大家一定要注意：函数osso_rpc_run是个同步（阻塞）调用，有两种结果：有个及时的相应；或者超时返回。在实际使用过程中，一定要铭记这是一个阻塞的调用。另外呢：LibOSSO也有一套异步（非阻塞）的RPC函数。

如果你的方法调用返回不止一个值(D-Bus是支持的)，不过，LibOSSO 目前并不支持返回所有的（而是返回第一个）。

对于函数返回码的Error code，这里非常直接的。我有篇文章是专门讲如何做Error code, 那篇文章中对于Error code的解析非常好：有巧妙的、有直白的，也有更专业的。

/**

 * Utility to return a pointer to a statically allocated string giving

 * the textural representation of LibOSSO errors. Has no internal

 * state (safe to use from threads).

 *

 * LibOSSO does not come with a function for this, so we define one

 * ourselves.

 */

static const gchar* ossoErrorStr(osso_return_t errCode) {

 

 switch (errCode) {

    case OSSO_OK:

      return "No error (OSSO_OK)";

    case OSSO_ERROR:

      return "Some kind of error occurred (OSSO_ERROR)";

    case OSSO_INVALID:

      return "At least one parameter is invalid (OSSO_INVALID)";

    case OSSO_RPC_ERROR:

      return "Osso RPC method returned an error (OSSO_RPC_ERROR)";

    case OSSO_ERROR_NAME:

      return "(undocumented error) (OSSO_ERROR_NAME)";

    case OSSO_ERROR_NO_STATE:

      return "No state file found to read (OSSO_ERROR_NO_STATE)";

    case OSSO_ERROR_STATE_SIZE:

      return "Size of state file unexpected (OSSO_ERROR_STATE_SIZE)";

    default:

      return "Unknown/Undefined";

 }

}

对于函数返回值的解析，有点复杂，因为返回值是包含在一个结构中的，需要逐个分拣。

/**

 * Utility to print out the type and content of given osso_rpc_t.

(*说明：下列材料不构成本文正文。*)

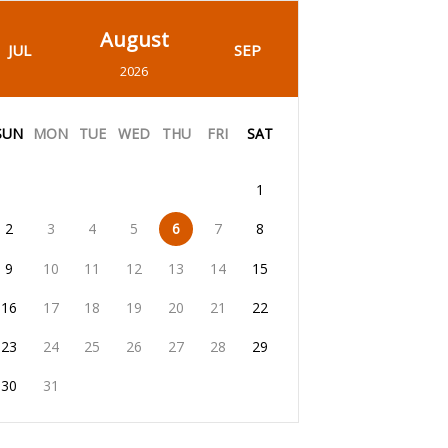
August
JUL
SEP
2026
SUN
MON
TUE
WED
THU
FRI
SAT
1
2
3
4
5
6
7
8
9
10
11
12
13
14
15
16
17
18
19
20
21
22
23
24
25
26
27
28
29
30
31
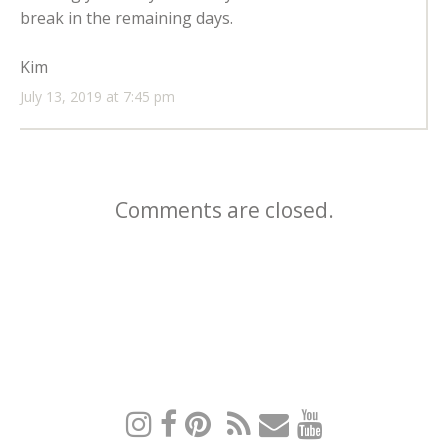
break in the remaining days.
Kim
July 13, 2019 at 7:45 pm
Comments are closed.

 * It also demonstrates the types available when using LibOSSO for

 * the RPC. Most simple types are available, but arrays are not

 * (unfortunately).

 */

static void printOssoValue(const osso_rpc_t* val) {

 

 g_assert(val != NULL);

 

 // 对返回值的类型进行分拣，还是D-Bus的特色，让人用起来不习惯

 switch (val->type) {

    case DBUS_TYPE_BOOLEAN:

      g_print("boolean:%s", (val->value.b == TRUE)?"TRUE":"FALSE");

      break;

    case DBUS_TYPE_DOUBLE:

      g_print("double:%.3f", val->value.d);

      break;

    case DBUS_TYPE_INT32:

      g_print("int32:%d", val->value.i);

      break;

    case DBUS_TYPE_UINT32:

      g_print("uint32:%u", val->value.u);

      break;

    case DBUS_TYPE_STRING:

      g_print("string:'%s'", val->value.s);

      break;

    case DBUS_TYPE_INVALID:

      g_print("invalid/void");

      break;

    default:

      g_print("unknown(type=%d)", val->type);

      break;

 }

}

请注意：libOSSO RPC函数并不支持数组参数，因此你要使用一些简单的参数了L。这可是不好的消息，GArray不能在libOSSO 中使用了？D-Bus可是支持的啊。估计是支持的，有时间试探试探。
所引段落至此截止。